A Recorrente, nas suas alegações formulou conclusões nos seguintes termos:

1. Manda o bom senso jurídico que por mais deficientes que por vezes as leis se apresentem, quase tudo nelas pode ser corrigido pela sua adequada interpretação, o que no caso em apreço, com o devido respeito, que é muito, não foi alcançado pelo Tribunal a quo. Pelo que, com o devido respeito se fosse preconizada uma maior acuidade ao escopo do vertido no art. 57.° do Código do IRC, na redacção em vigor em 1999; art. 125°, n° 1, do CPPT, e nos arts. 653°, 655°, e 659°, n° 3 e 668°, n° 1, al. b), do CPCivil, assim como do teor do Relatório da Inspeção Tributária sub judice, na Informação da Administração Tributária (fls. 246 a 256 do PAT);

2. devidamente conjugado com a mais recente jurisprudência dos nossos Tribunais superiores, assim como a todo o acervo probatório documental que foi junto ao processo por parte da Recorrente para que se pudesse aquilatar pela improcedência da Impugnação aduzida pela Recorrida/lmpugnante, no que concerne às reintegrações não aceites.

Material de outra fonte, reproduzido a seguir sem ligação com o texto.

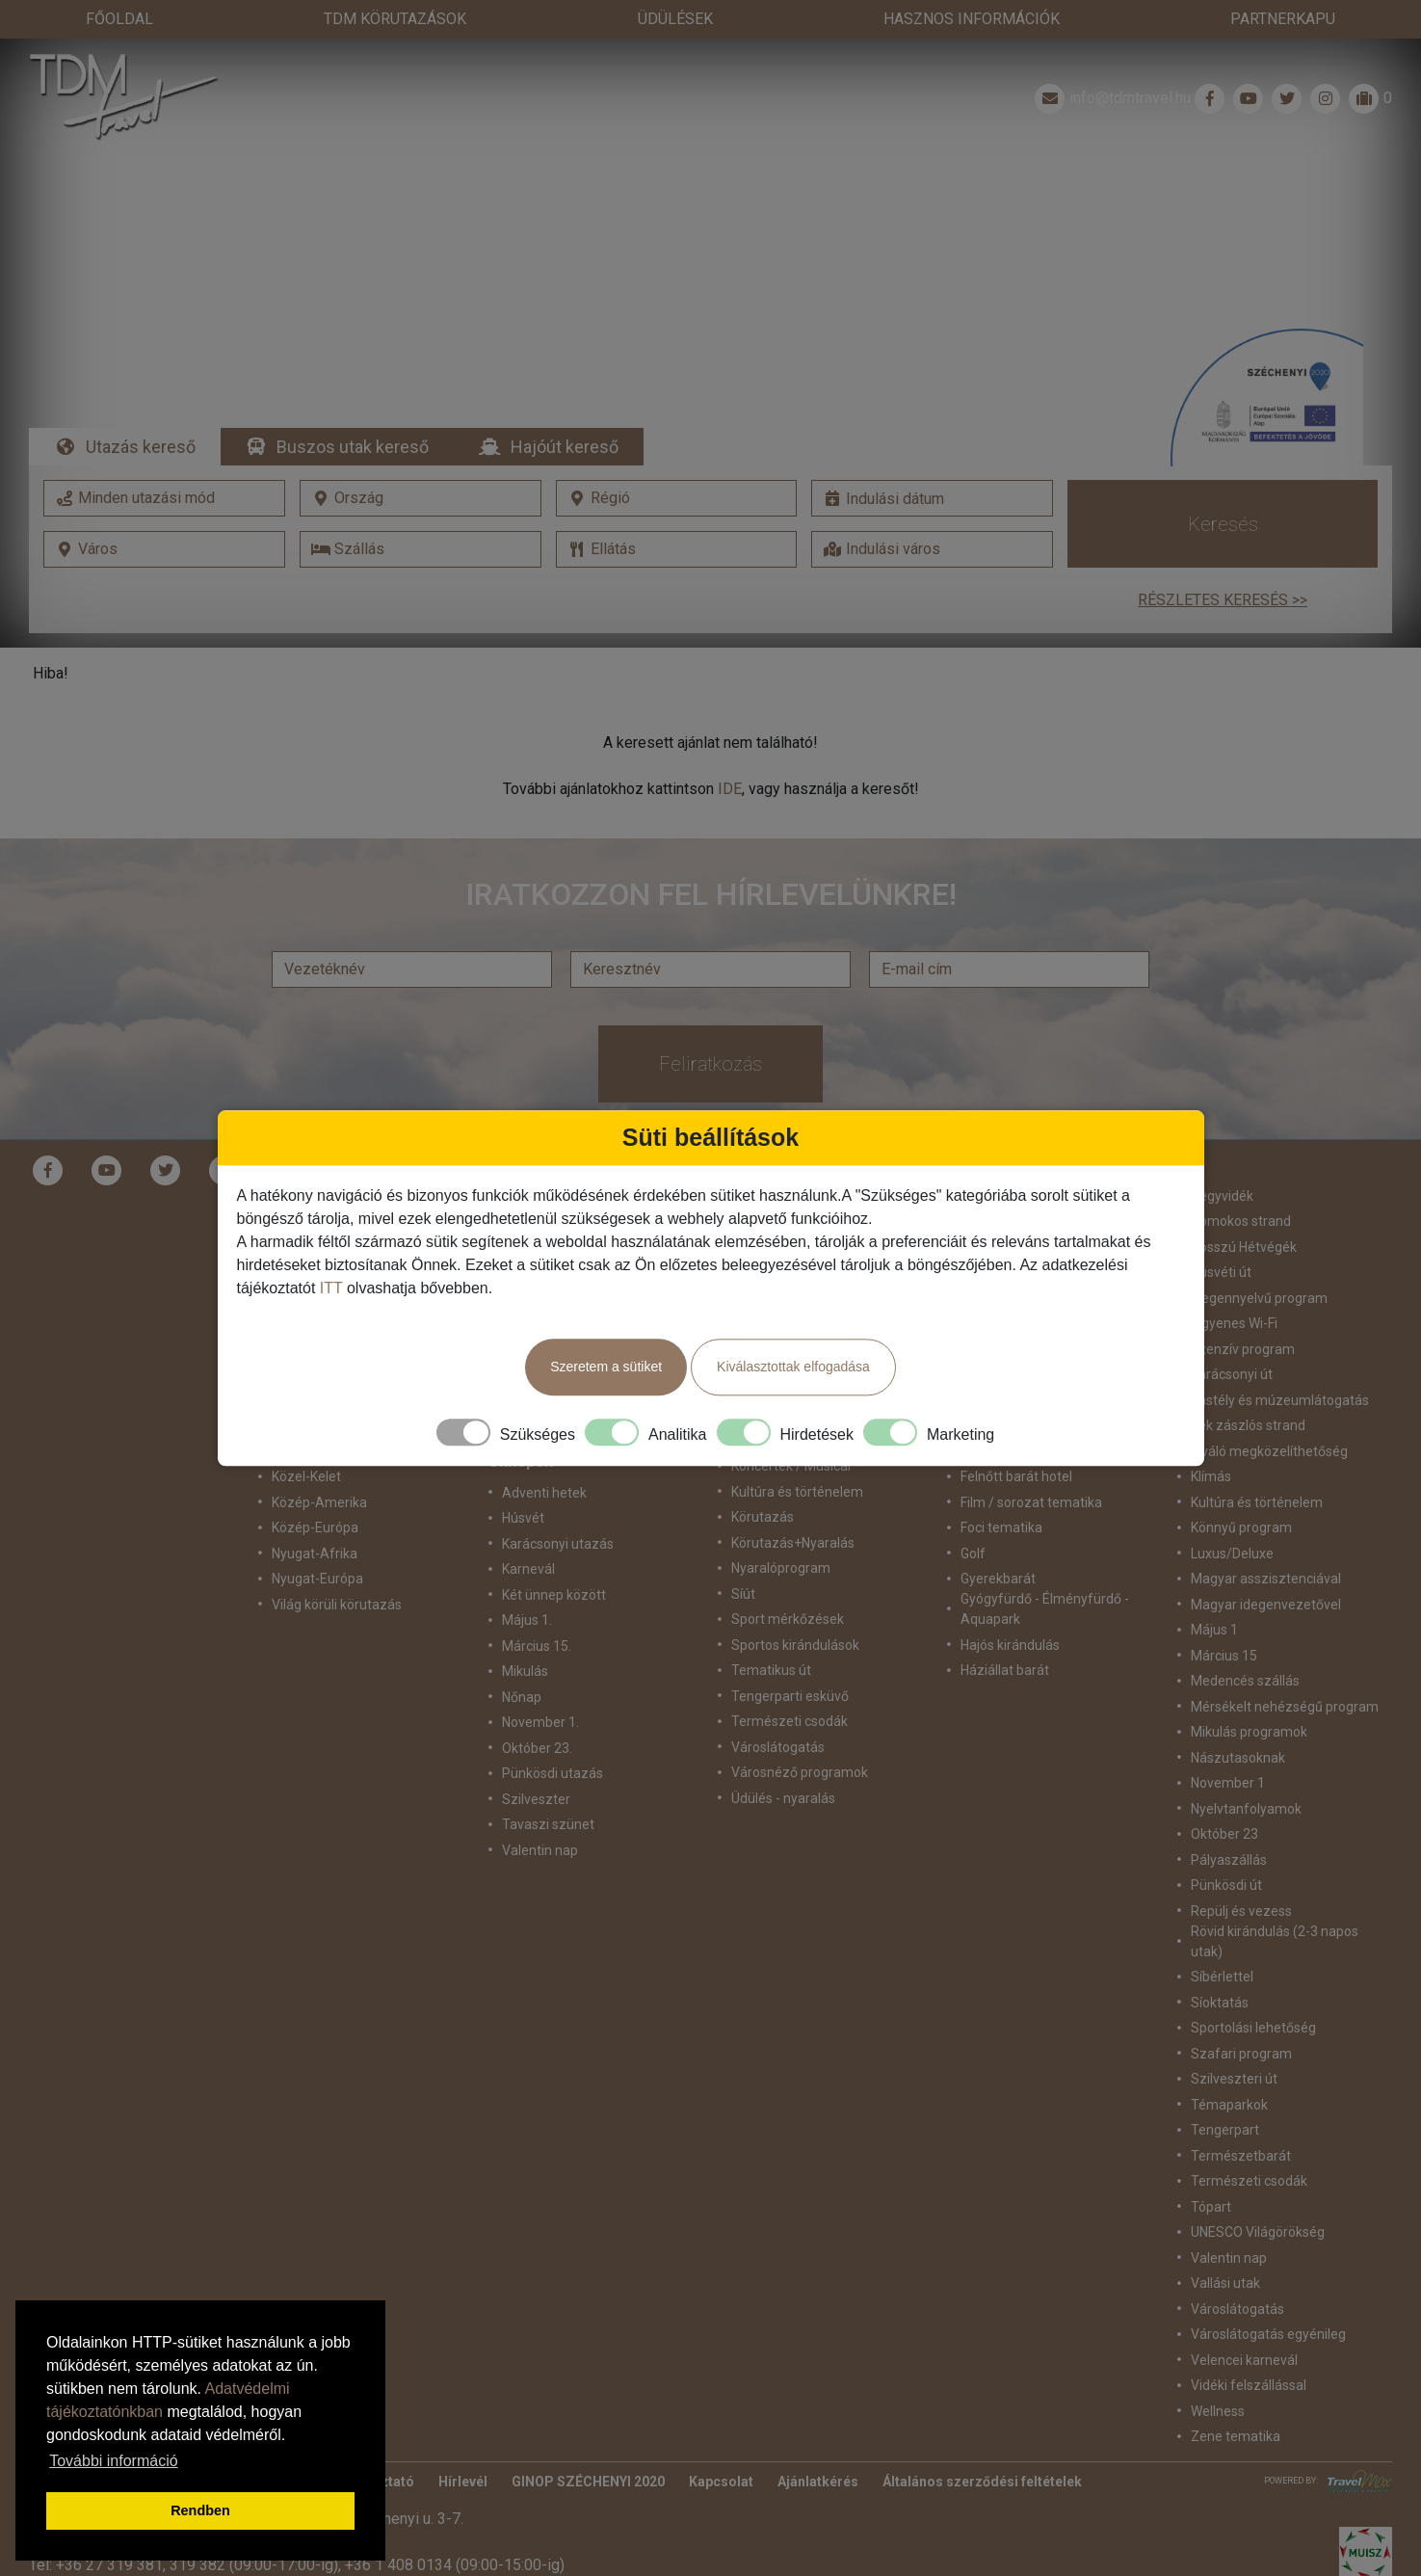 This screenshot has height=2576, width=1421. What do you see at coordinates (1266, 1541) in the screenshot?
I see `Magyar asszisztenciával` at bounding box center [1266, 1541].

3. Outrossim, o sobredito (errada valoração da prova produzida e considerada assente) foi como que causa adequada para que fosse preconizada pelo Tribunal a quo uma errada interpretação e aplicação do direito ao caso vertente.

4. Consequentemente, foi proferida a decisão a quo, a qual, decidiu julgar parcialmente procedente a Impugnação apresentada pelo Recorrido e consequentemente, anular a correcção efectuada, “...concluindo pela ilegalidade da correcção efectuada relativamente às reintegrações, impondo-se, nessa medida proceder à anulação do acto de liquidação na parte em que pressupõe a referida correcção.”.

5. - "...julga-se a presente impugnação parcialmente procedente, com a consequente anulação da liquidação adicional impugnada na parte que resultou da correcção efectuada quanto às reintegrações não aceites, e improcedente quanto ao remanescente.”.

6. A MATÉRIA DE FACTO DADA COMO ASSENTE, consta dos itens A) a V) do segmento fáctico do douto aresto a quo, mormente de fls. 7 a fls. 8 do douto aresto a quo. Aliás, pela sua relevância, e para os efeitos almejados com o presente recurso, aqueles itens da factualidade dada como provada, dão-se aqui por integral e expressamente vertidos por razão de economia processual.

7. Tem particular relevância a factualidade dada como provada e constante dos itens E), F), H), N), O), P), Q), R), S), T), U) e V) da matéria assente, os quais não foram devidamente valorados e considerados pelo respeitoso Tribunal a quo na subsunção que foi preconizada quanto ao direito aplicável e no que respeita à sua falta de exame crítico da prova.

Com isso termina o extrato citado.